I have created thousands of pictures without it, so I think I've earned the right to use AI without apology. Even so, I realize that many regard AI as a sort of cultural blasphemy, and I have no quarrel with them: I felt the same about all computer graphics, thirty years ago. So pictures created primarily with AI will usually be posted in special AI galleries, without commentary and without my signature. Instead they will feature a logo with the letters AIAIO. With a Moo Moo here and an Oink Oink there. That's supposed to be funny.
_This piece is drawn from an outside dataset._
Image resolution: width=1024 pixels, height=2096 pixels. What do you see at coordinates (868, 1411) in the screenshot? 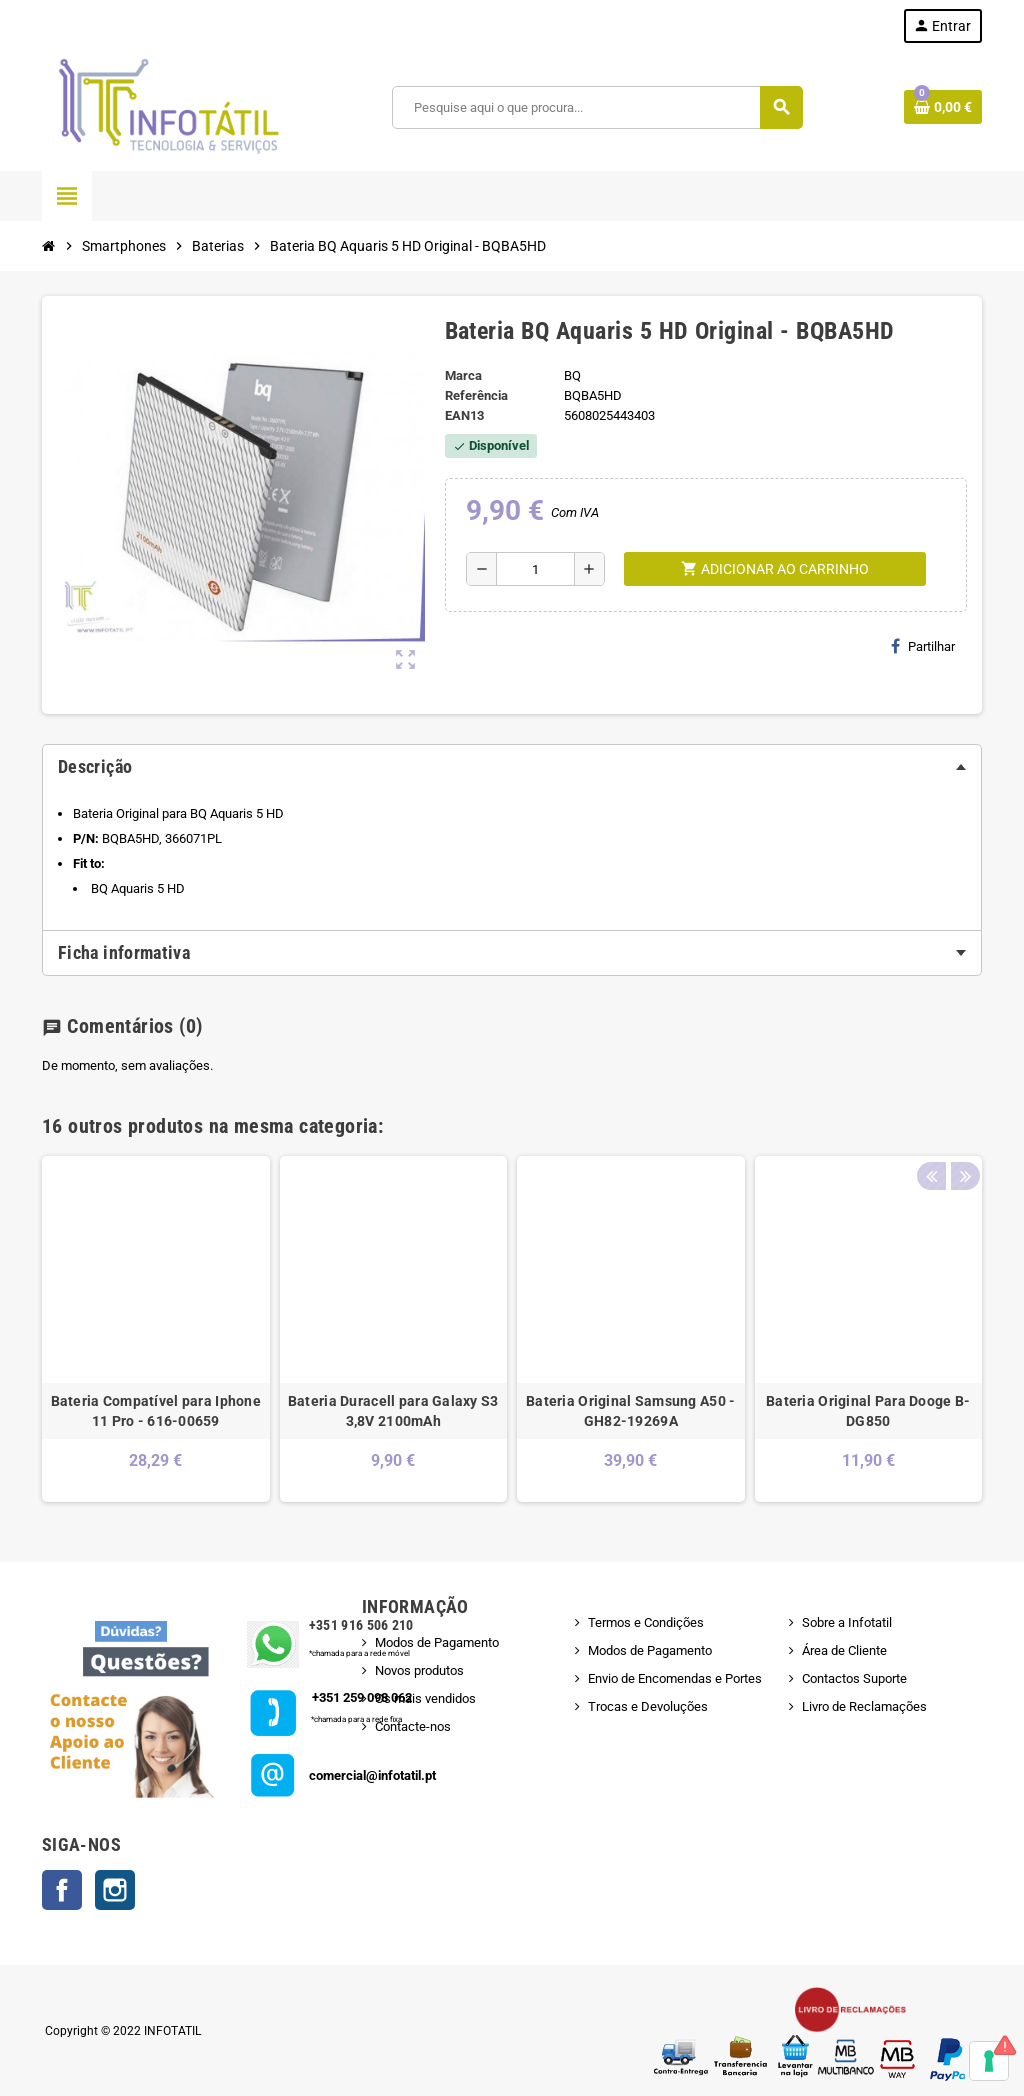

The ethics of AI art, and of the data mining it entails, are still under fierce debate. I don't like the idea of appropriating the work of others, and I don't like others borrowing mine. I can say only that I have made no conscious use of material from any living artist. The artists whose work I have imitated are long dead, and their reputations are high and secure. Most of my intentionally borrowed material is recycled from my own art, and all of the AI images posted in this gallery have been heavily retouched, color corrected and otherwise altered to add a human touch. None are entirely AI, if that matters to potential buyers.
Does AI actually create art? No: Art is about the expression of human ideas, emotions and so forth. The AI has no self-awareness, no soul, no personality. Heaven help us when it does. However, the same is true of a camera: It's only a gadget, indifferent to its subject matter. Anyone can use it. But nobody questions the artistic worth of a really fine photograph, taken by a person of intelligence and insight. It's all a question of whether the artist, or the gadget, is doing the driving.